Exactly the lines from the one containing "La Odisea Tráiler (3)" through the end of the records must be reproduced; leave out all pictures.
Segment Start: Data extracts
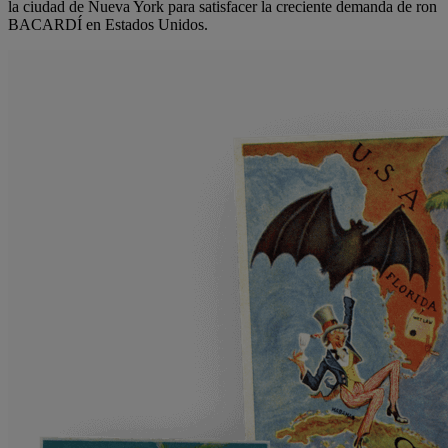
la ciudad de Nueva York para satisfacer la creciente demanda de ron
BACARDÍ en Estados Unidos.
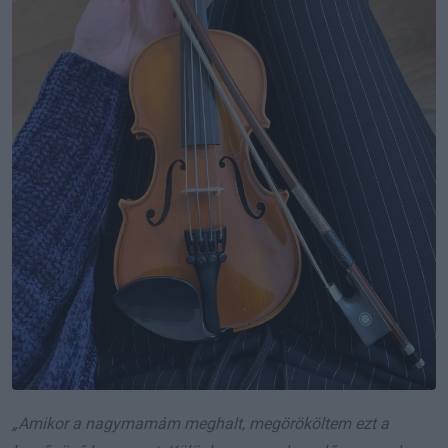
„Amikor a nagymamám meghalt, megörököltem ezt a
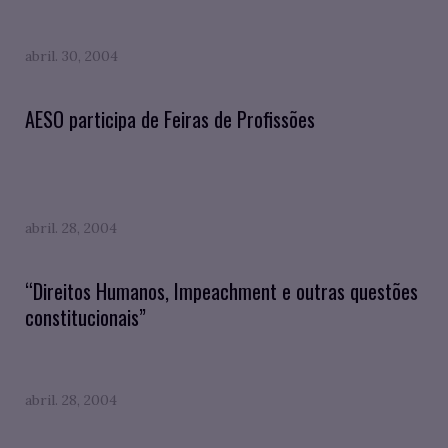
abril. 30, 2004
AESO participa de Feiras de Profissões
abril. 28, 2004
“Direitos Humanos, Impeachment e outras questões
constitucionais”
abril. 28, 2004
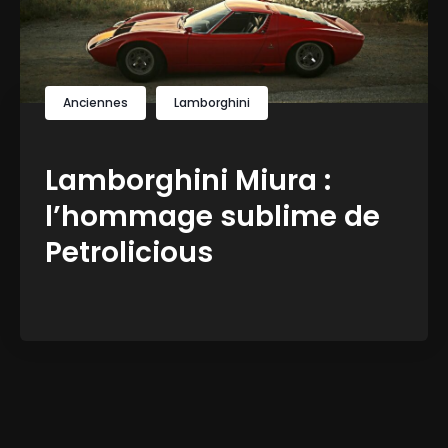
Anciennes
Lamborghini
Lamborghini Miura :
l’hommage sublime de
Petrolicious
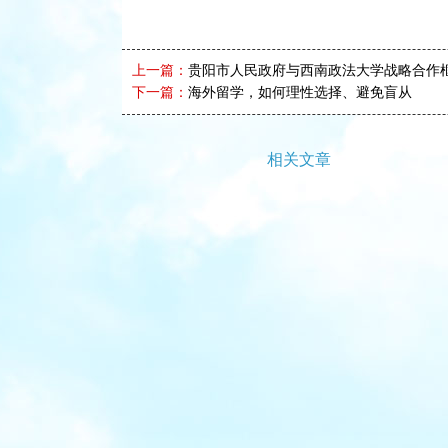
上一篇：
贵阳市人民政府与西南政法大学战略合作
下一篇：
海外留学，如何理性选择、避免盲从
相关文章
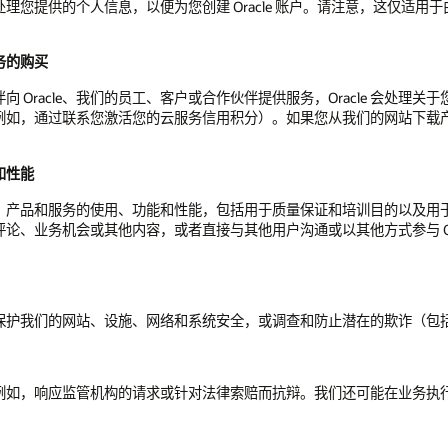
的个人信息，以便为您创建 Oracle 账户。请注意，这仅适用于由 Ora
务的购买
Oracle、我们的员工、客户或合作伙伴提供服务，Oracle 会处理
如，通过联系您激活您的云服务信用积分）。如果您从我们的网站下载产品或
和性能
产品和服务的使用、功能和性能，包括用于质量保证和培训目的以及用于营销
业务机会或其他内容，或者直接与其他用户沟通或以其他方式参与 Oracl
保护我们的网站、设施、网络和系统安全，或调查和防止潜在的欺诈（包
例如，响应监管机构的请求或针对法律索赔而抗辩。我们还可能在业务执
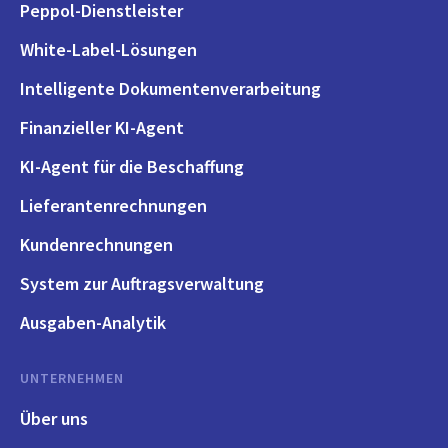
Peppol-Dienstleister
White-Label-Lösungen
Intelligente Dokumentenverarbeitung
Finanzieller KI-Agent
KI-Agent für die Beschaffung
Lieferantenrechnungen
Kundenrechnungen
System zur Auftragsverwaltung
Ausgaben-Analytik
UNTERNEHMEN
Über uns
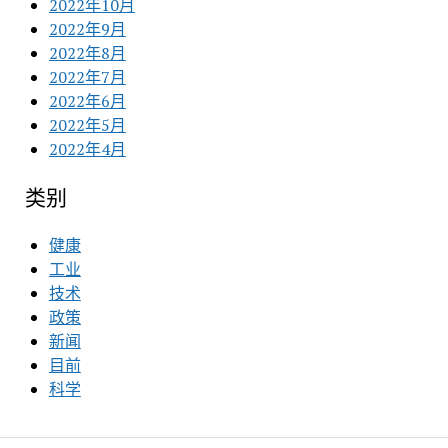
2022年10月
2022年9月
2022年8月
2022年7月
2022年6月
2022年5月
2022年4月
类别
健康
工业
技术
政策
新闻
目前
科学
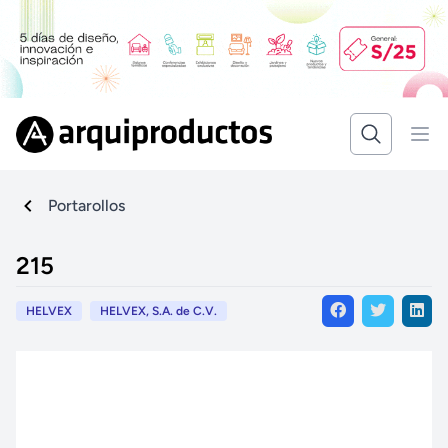
Portarollos
215
HELVEX
HELVEX, S.A. de C.V.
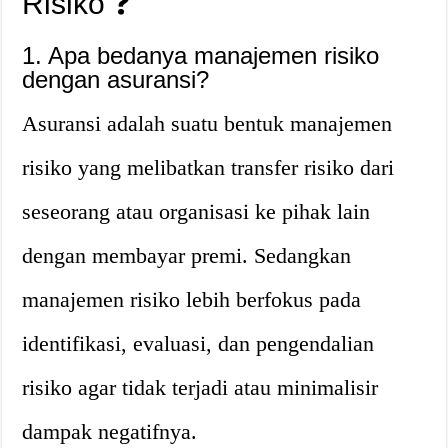
Risiko ❓
1. Apa bedanya manajemen risiko
dengan asuransi?
Asuransi adalah suatu bentuk manajemen
risiko yang melibatkan transfer risiko dari
seseorang atau organisasi ke pihak lain
dengan membayar premi. Sedangkan
manajemen risiko lebih berfokus pada
identifikasi, evaluasi, dan pengendalian
risiko agar tidak terjadi atau minimalisir
dampak negatifnya.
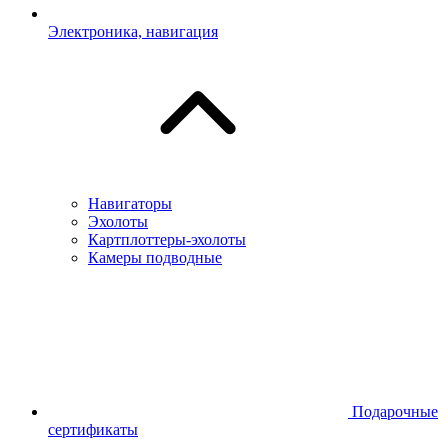
Электроника, навигация
Навигаторы
Эхолоты
Картплоттеры-эхолоты
Камеры подводные
Подарочные
сертификаты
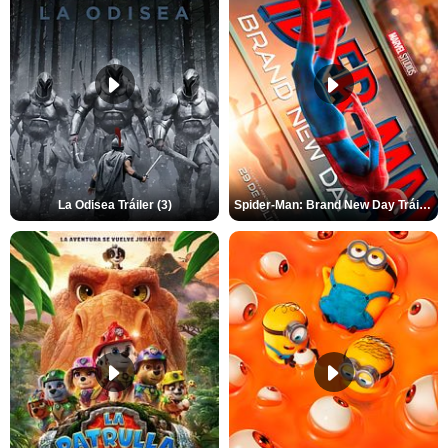
La Odisea Tráiler (3)
Spider-Man: Brand New Day Tráiler (3)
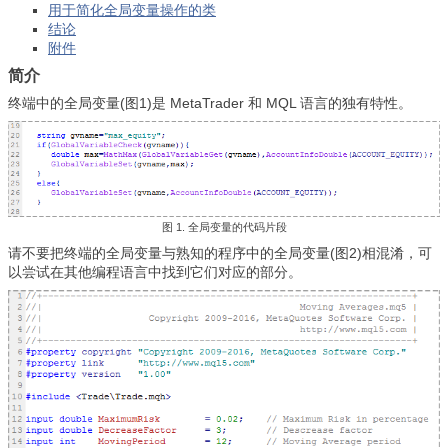
用于简化全局变量操作的类
结论
附件
简介
终端中的全局变量(图1)是 MetaTrader 和 MQL 语言的独有特性。
图 1. 全局变量的代码片段
请不要把终端的全局变量与熟知的程序中的全局变量(图2)相混淆，可
以尝试在其他编程语言中找到它们对应的部分。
Segment End: Data extracts
# [Exercise solution]
La Odisea Tráiler (3)
Spider-Man: Brand New Day Tráiler (3)
用于简化全局变量操作的类
结论
附件
简介
终端中的全局变量(图1)是 MetaTrader 和 MQL 语言的独有特性。
图 1. 全局变量的代码片段
请不要把终端的全局变量与熟知的程序中的全局变量(图2)相混淆，可
以尝试在其他编程语言中找到它们对应的部分。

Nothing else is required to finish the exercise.